After treatment with pramipexole, 13 of the 22 patients experienced complete or impressive alleviation of their depressive state; six were taking pramipexole alone, and seven had pramipexole added to their current antidepressant regimen, which had previously been ineffective. In five other patients, the illness was more complex and usually involved cycling—rapid or intermediate—accompanying borderline personality or bipolar disorder. Pramipexole contributed significantly to alleviation of the depressive component of the illness, but that was not enough to resolve the complex clinical picture of these five patients. One patient had to stop taking the drug at a dose of 3 mg/day because of unacceptable side effects; he received no therapeutic benefit at lower doses. Three patients could not tolerate the drug at all. In all, five patients could take no more than 0.5 mg/day or did well with less, four did well taking 0.5–1.0 mg/day, eight required 1–3 mg/day, and five required more than 3 mg/day. No patient took more than 4.5 mg/day.
The study group included three women who could tolerate no antidepressants; neither could they tolerate pramipexole. One complained of confusion, a second of sleepiness, and a third of "wired" and "spacey" sensations.
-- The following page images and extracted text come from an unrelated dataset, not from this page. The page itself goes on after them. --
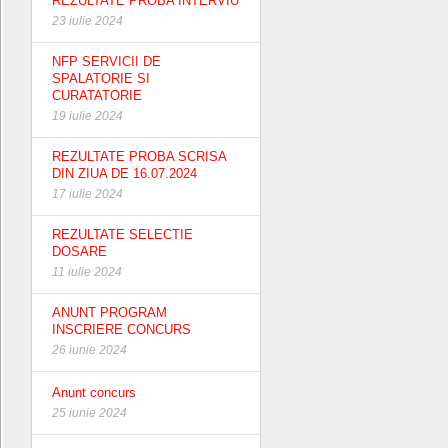
REZULTATE PROBA INTERVIU
23 iulie 2024
NFP SERVICII DE
SPALATORIE SI
CURATATORIE
19 iulie 2024
REZULTATE PROBA SCRISA
DIN ZIUA DE 16.07.2024
17 iulie 2024
REZULTATE SELECTIE
DOSARE
11 iulie 2024
ANUNT PROGRAM
INSCRIERE CONCURS
26 iunie 2024
Anunt concurs
25 iunie 2024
For two of the women, even a small fraction of a tablet produced side effects. The other woman took no more than 0.5 mg t.i.d.
It was necessary in most cases to increase the dose over time as tolerance developed. However, tolerance did not develop any more quickly than with other antidepressants. Whenever a patient reached a maximum dose of 4.5 mg/day of pramipexole, if it was necessary to augment the dose, I added another antidepressant. In no case did pramipexole seem to become completely ineffectual. Side effects were relatively few and included nausea, sleepiness, and unremitting alertness, which for some patients led to a sleep deficit.
I infer from this study that pramipexole possesses significant antidepressant potency and is no less effective than any of the other antidepressants in use. It has relatively few side effects, has high patient acceptability, and is no more likely to require larger doses than any other antidepressant. I hesitate to prescribe it as a first-line treatment for depression because patients do not welcome having to take medication three times a day.
Recently, I have been prescribing ropinirole, which is similar to pramipexole except that it possesses some opioid characteristics. In the few months that I have been prescribing it, I find that patients prefer it to pramipexole and that it is more likely to raise self-esteem than pramipexole or conventional antidepressants. However, it seems to induce sleepiness as a side effect more often than does pramipexole.